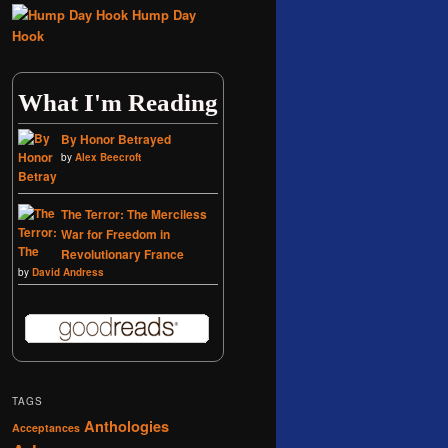
Hump Day
Hook
What I'm Reading
By Honor Betrayed
by
Alex Beecroft
The Terror: The Merciless
War for Freedom in
Revolutionary France
by
David Andress
TAGS
Anthologies
Acceptances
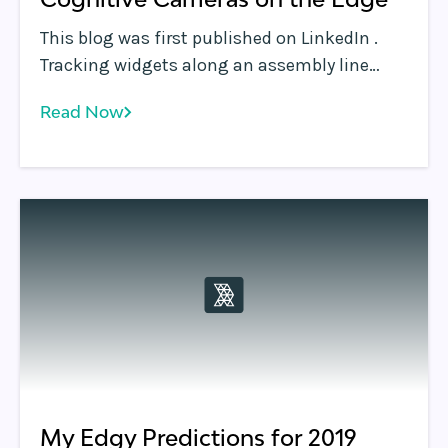
This blog was first published on LinkedIn .
Tracking widgets along an assembly line
using cameras, or tracking virtually anything
Read Now
using video analysis, can leverage the edge
to great effect writes John Dilley, Chief
Architect at Rafay Systems, in his latest blog.
My Edgy Predictions for 2019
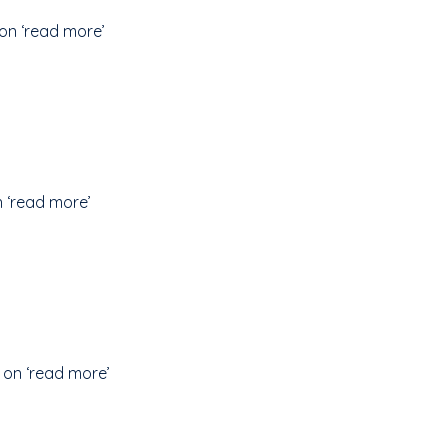
on ‘read more’
n ‘read more’
 on ‘read more’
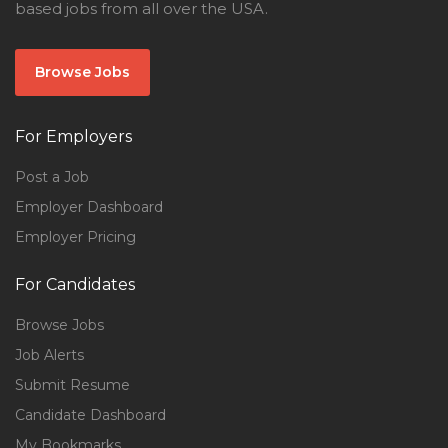
based jobs from all over the USA.
Browse Jobs
For Employers
Post a Job
Employer Dashboard
Employer Pricing
For Candidates
Browse Jobs
Job Alerts
Submit Resume
Candidate Dashboard
My Bookmarks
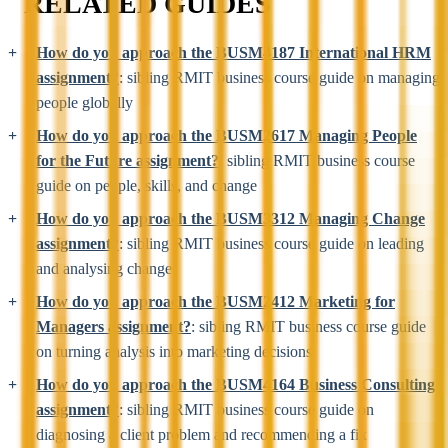
RELATED GUIDES
How do you approach the BUSM4187 International HRM
assignment?
: sibling RMIT business course guide on managing
people globally
How do you approach the BUSM2617 Managing People
for the Future assignment?
: sibling RMIT business course
guide on people, skills, and change
How do you approach the BUSM3312 Managing Change
assignment?
: sibling RMIT business course guide on leading
and analysing change
How do you approach the BUSM2412 Marketing for
Managers assignment?
: sibling RMIT business course guide
on turning analysis into marketing decisions
How do you approach the BUSM4164 Business Consulting
assignment?
: sibling RMIT business course guide on
diagnosing a client problem and recommending a fix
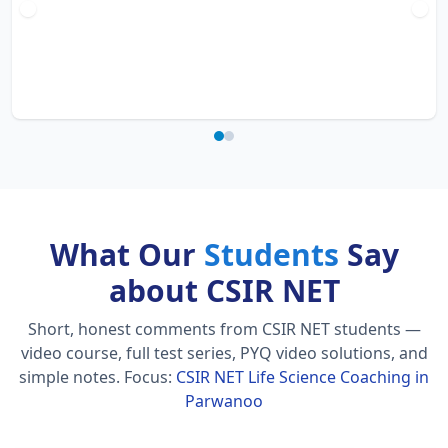
What Our
Students
Say
about CSIR NET
Short, honest comments from CSIR NET students —
video course, full test series, PYQ video solutions, and
simple notes.
Focus:
CSIR NET Life Science Coaching in
Parwanoo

- - -

▶ **Assignment**
From the data above, gather every line that includes the word "analysis".

▶ **Output of the exercise**
using video analysis, can leverage the edge
on turning analysis into marketing decisions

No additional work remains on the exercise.